ASSIGNMENT. All entries should be copied exactly; the pictures stay out.

STORED DATA.
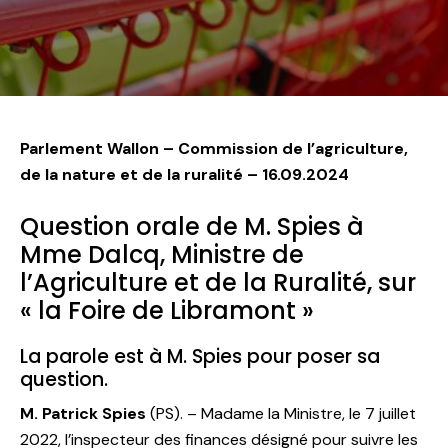
Parlement Wallon – Commission de l’agriculture,
de la nature et de la ruralité
– 16.09.2024
Question orale de M. Spies à
Mme Dalcq, Ministre de
l’Agriculture et de la Ruralité, sur
« la Foire de Libramont »
La parole est à M. Spies pour poser sa
question.
M. Patrick Spies
(PS). – Madame la Ministre, le 7 juillet
2022, l’inspecteur des finances désigné pour suivre les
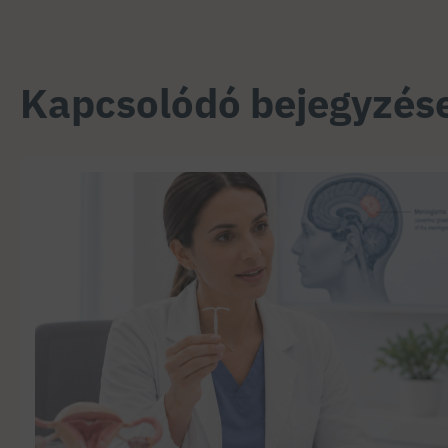
Kapcsolódó bejegyzés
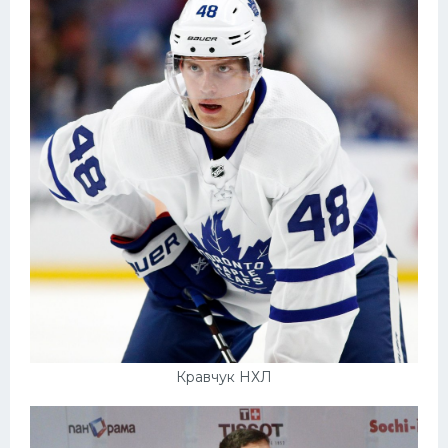
Кравчук НХЛ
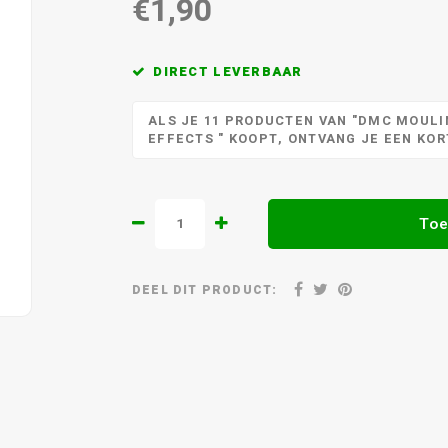
€1,90
DIRECT LEVERBAAR
ALS JE 11 PRODUCTEN VAN "DMC MOULIN
EFFECTS " KOOPT, ONTVANG JE EEN KO
Toe
DEEL DIT PRODUCT:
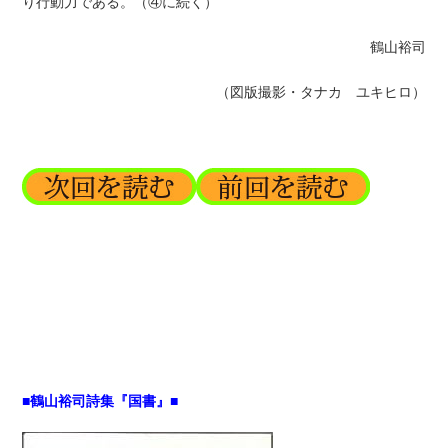
り行動力である。（④に続く）
鶴山裕司
（図版撮影・タナカ ユキヒロ）
■鶴山裕司詩集『国書』■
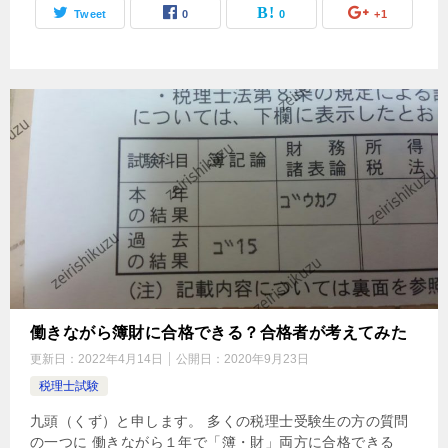
Tweet
0
0
+1
働きながら簿財に合格できる？合格者が考えてみた
更新日：
2022年4月14日
公開日：
2020年9月23日
税理士試験
九頭（くず）と申します。 多くの税理士受験生の方の質問
の一つに 働きながら１年で「簿・財」両方に合格できる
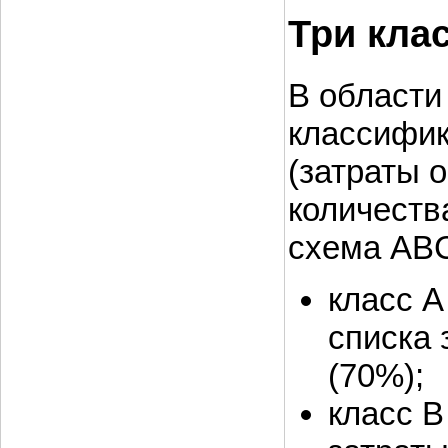
Три кла
В области
классифик
(затраты 
количеств
схема AB
класс A
списка 
(70%);
класс B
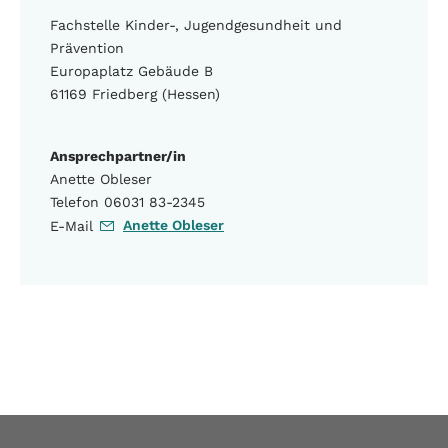
Fachstelle Kinder-, Jugendgesundheit und
Prävention
Europaplatz Gebäude B
61169 Friedberg (Hessen)
Ansprechpartner/in
Anette Obleser
Telefon 06031 83-2345
Anette Obleser
E-Mail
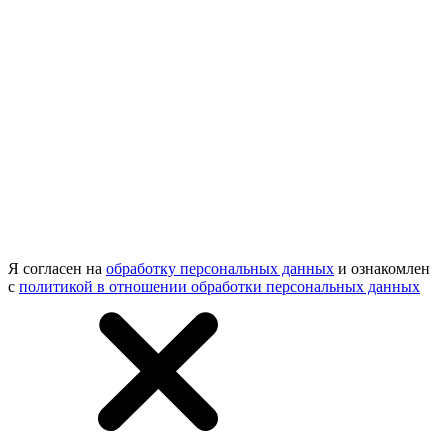
Я согласен на
обработку персональных данных
и ознакомлен
с
политикой в отношении обработки персональных данных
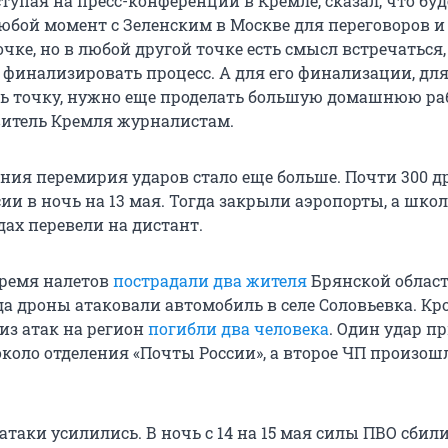
тупая на пресс-конференции в Кремле, сказал, что буд
любой момент с Зеленским в Москве для переговоров и
чке, но в любой другой точке есть смысл встречаться,
финализировать процесс. А для его финализации, для 
ь точку, нужно еще проделать большую домашнюю раб
витель Кремля журналистам.
ния перемирия ударов стало еще больше. Почти 300 д
ии в ночь на 13 мая. Тогда закрыли аэропорты, а шко
дах перевели на дистант.
время налетов
пострадали два жителя
Брянской област
а дроны атаковали автомобиль в селе Соловьевка. Кро
из атак на регион
погибли два человека
. Один удар п
коло отделения «Почты России», а второе ЧП произошл
атаки усилились. В ночь с 14 на 15 мая силы ПВО сбил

EXERCISE SOLUTION.
Parlement Wallon – Commission de l’agriculture,
de la nature et de la ruralité
– 16.09.2024
Question orale de M. Spies à
Mme Dalcq, Ministre de
l’Agriculture et de la Ruralité, sur
« la Foire de Libramont »
La parole est à M. Spies pour poser sa
question.
M. Patrick Spies
(PS). – Madame la Ministre, le 7 juillet
2022, l’inspecteur des finances désigné pour suivre les
Kapcsolódó bejegyzés
Кравчук НХЛ
€1,90
DIRECT LEVERBAAR
ALS JE 11 PRODUCTEN VAN "DMC MOULIN
EFFECTS " KOOPT, ONTVANG JE EEN KO
Toe
DEEL DIT PRODUCT:
り行動力である。（④に続く）
鶴山裕司
（図版撮影・タナカ ユキヒロ）
■鶴山裕司詩集『国書』■
Tweet
0
0
+1
働きながら簿財に合格できる？合格者が考えてみた
更新日：
2022年4月14日
公開日：
2020年9月23日
税理士試験
九頭（くず）と申します。 多くの税理士受験生の方の質問
の一つに 働きながら１年で「簿・財」両方に合格できる
Три кла
В области
классифик
(затраты 
количеств
схема AB
класс A
списка 
(70%);
класс B
Fachstelle Kinder-, Jugendgesundheit und
Prävention
Europaplatz Gebäude B
61169 Friedberg (Hessen)
Ansprechpartner/in
Anette Obleser
Telefon 06031 83-2345
Anette Obleser
E-Mail
Я согласен на
обработку персональных данных
и ознакомлен
с
политикой в отношении обработки персональных данных
тупая на пресс-конференции в Кремле, сказал, что буд
любой момент с Зеленским в Москве для переговоров и
чке, но в любой другой точке есть смысл встречаться,
финализировать процесс. А для его финализации, для 
ь точку, нужно еще проделать большую домашнюю раб
витель Кремля журналистам.
ния перемирия ударов стало еще больше. Почти 300 д
ии в ночь на 13 мая. Тогда закрыли аэропорты, а шко
дах перевели на дистант.
время налетов
пострадали два жителя
Брянской област
а дроны атаковали автомобиль в селе Соловьевка. Кро
из атак на регион
погибли два человека
. Один удар п
коло отделения «Почты России», а второе ЧП произошл
атаки усилились. В ночь с 14 на 15 мая силы ПВО сбил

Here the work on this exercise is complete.